Theologian studies evolution

Theology professor Celia Deane-Drummond has spent 20 years of her career bridging the gap between science and theology.

 

Deane-Drummond will continue that mission this fall, leading a team of scientists, theologians, anthropologists, psychologists and others in a study called, "Inquiry on Evolution and Human Nature."

 

The study, which strives to facilitate interdisciplinary dialogue, is sponsored by Center for Theological Inquiry (CTI) in Princeton, N.J., and will take place during the 2012-2013 academic year.

 

Deane-Drummond said the research team will address large theological questions from multiple angles.

 

"We're going to [be] working out important questions, theological questions, about what it means to be human, but in the light of not just the internal, theological context but in the light of the understanding of science," she said.

 

Deane-Drummond said the study will facilitate a cooperation between the two disciplines.

 

"The project itself is very exciting because there are questions also that scientists would not think of asking without the dialogue with the humanities," she said. "I'm not suggesting that theology necessarily informs the message of science, but theology will certainly push science to ask questions in a different kind of way than they might otherwise have done."

 

Deane-Drummond, along with co-leader Dominic Johnson of the University of Edinburgh, is reviewing research applications for eight research fellows and two post-doctoral fellows to participate in the study.  

 

"The first part of the process is getting the team together for the year," she said. "There's an application process, and it is in itself highly competitive."

Each researcher will pursue his or her own individual monograph project, Deane-Drummond said.

 

"The point of this is to bring together …  a multidisciplinary team to contribute to sharing what they are researching in their own areas around this topic so that we feel … we are far better informed when we come to consider the crucial questions," she said.

 

She said she would also like all the researchers to eventually produce a collaborative project.

 

"We will probably produce a book on evolution, human nature and religion, or something like that, which will show the fruits of our mutual conversation as well as our individual projects," she said.

 

Deane-Drummond said she herself has a multi-disciplinary background, as she holds a doctorate in theology and another in plant physiology.

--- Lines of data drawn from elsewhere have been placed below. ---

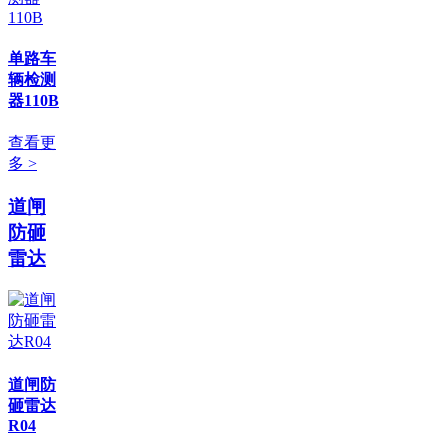
单路车
辆检测
器110B
查看更
多 >
道闸
防砸
雷达
道闸防
砸雷达
R04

"In my previous major monograph on systematic theology, I looked at Christology and how we could envisage a Christology that made sense in the light of evolutionary theory," Deane-Drummond said.

 

She said the study will pick up her research right where she left off.

 

"This particular [study] is looking at human nature in the light of other animals but also our own evolutionary origins," she said. "I've moved from Christology to human nature, and the questions I began to ask at the end of my Christology book were about human nature. So this book follows on from that directly."

 

She said that in today's world, it is important to reconcile science and theology.

 

"I'm working on forms of theological thinking that make sense in a scientifically engaged culture," she said.